The Daily Caller

The Daily Caller
 House Budget Committee Chairman Rep. Paul Ryan, R-Wis., chairs a hearing Wednesday, Jan. 26, 2011, on Capitol Hill in Washington. (AP Photo/Charles Dharapak)  

Ryan on foreign policy: America ‘must lead’

Invoking former Soviet dissident Natan Sharanksy — whose book “The Case for Democracy” significantly influenced former President George W. Bush’s foreign policy — Ryan said America had “a responsibility to speak boldly for those whose voices are denied by the jackbooted thugs of the tired tyrants of Syria and Iran.”

Ryan gave the speech just months after the Arab Spring began. While he expressed hope that the revolutions sweeping the region would “result in governments that respect the rights of their citizens,” he cautioned that the outcome could be worse, a situation where “one form of autocracy will be supplanted by another.”

No matter what happened, he said, it was important that America stand by its allies in the region, particularly Israel.

In the speech, which was given before America withdrew from Iraq, Ryan said it was important that the U.S. “remain committed to the promotion of stable governments that respect the rights of their citizens and deny terrorists access to their territory” in those countries. Failure to do so, he said, “would be a blow to American prestige and would reinvigorate al-Qaida.”

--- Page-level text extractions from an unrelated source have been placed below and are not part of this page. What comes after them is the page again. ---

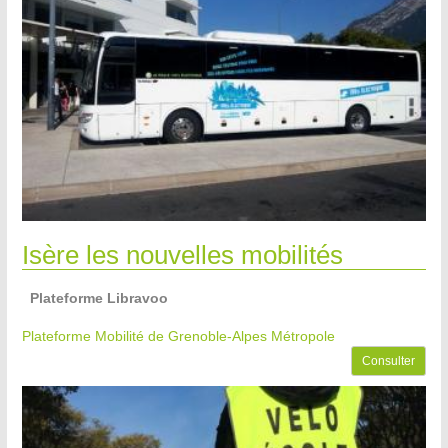
Isère les nouvelles mobilités
Plateforme Libravoo
Plateforme Mobilité de Grenoble-Alpes Métropole
Consulter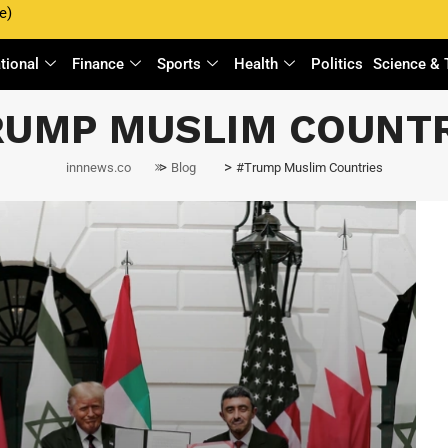
e)
ational
Finance
Sports
Health
Politics
Science & 
RUMP MUSLIM COUNTR
>
>
innnews.co
Blog
#Trump Muslim Countries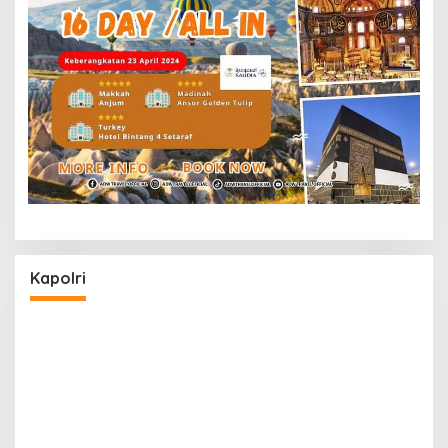
Kapolri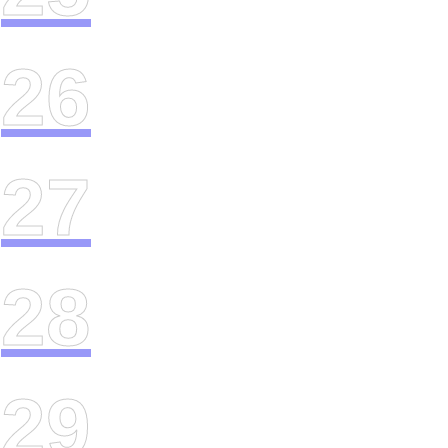
26
27
28
29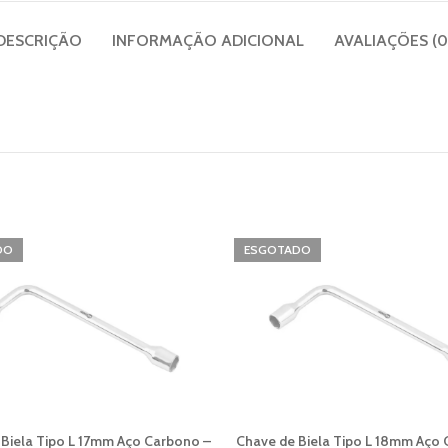
DESCRIÇÃO
INFORMAÇÃO ADICIONAL
AVALIAÇÕES (0
DO
ESGOTADO
 Biela Tipo L 17mm Aço Carbono –
Chave de Biela Tipo L 18mm Aço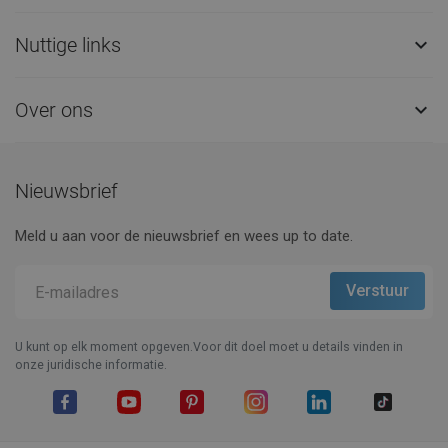
Nuttige links

Over ons

Nieuwsbrief
Meld u aan voor de nieuwsbrief en wees up to date.
U kunt op elk moment opgeven.Voor dit doel moet u details vinden in
onze juridische informatie.
Facebook
YouTube
Pinterest
Instagram
LinkedIn
TikTok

Turning to China, Ryan said America “must demonstrate that planning for the post-American era is a squandered effort on their part — and that America’s greatest days lie ahead.”

Ryan also spoke of the importance of free trade and working with allies around the world to achieve American objectives, which he said Obama had failed to do.

While saying that Ryan doesn’t have much experience on foreign policy matters, American Enterprise Institute resident foreign policy scholar Michael Rubin told TheDC that instinct “matters just as much” as experience.

“Joe Biden, for example, could brag about foreign policy experience, but he was still the laughing stock of Baghdad and Kabul, and Tehran’s favorite senator,” Rubin said.

But, Rubin added, a “Ryan VP pick would confirm that Romney seeks to be the president who repairs the economy, not a foreign policy president.”

Danielle Pletka, the vice president of foreign and defense policy studies at AEI who has known Ryan since he worked for Kansas Sen. Sam Brownback in the 1990s, said that the House budget chairman is a good choice.

“Awesome guy and one of the brightest and most principled people in Congress,” Pletka, whose husband Stephen Rademaker advises Romney on foreign policy, told TheDC.

“What makes a foreign policy leader is judgment and an understanding of America’s role in the world, not frequent flyer status. He knows the issues, and brings the same thoughtfulness to national security that he does to all the other issues that he covers on the Hill.”

Among the foreign policy stances Ryan has taken in Congress over his 14-year tenure are voting to authorize the Iraq war, co-sponsoring legislation to acknowledge the Armenian genocide, voting yes to support U.S.-India civil nuclear cooperation and supporting American aid to alleviate poverty and disease in Africa.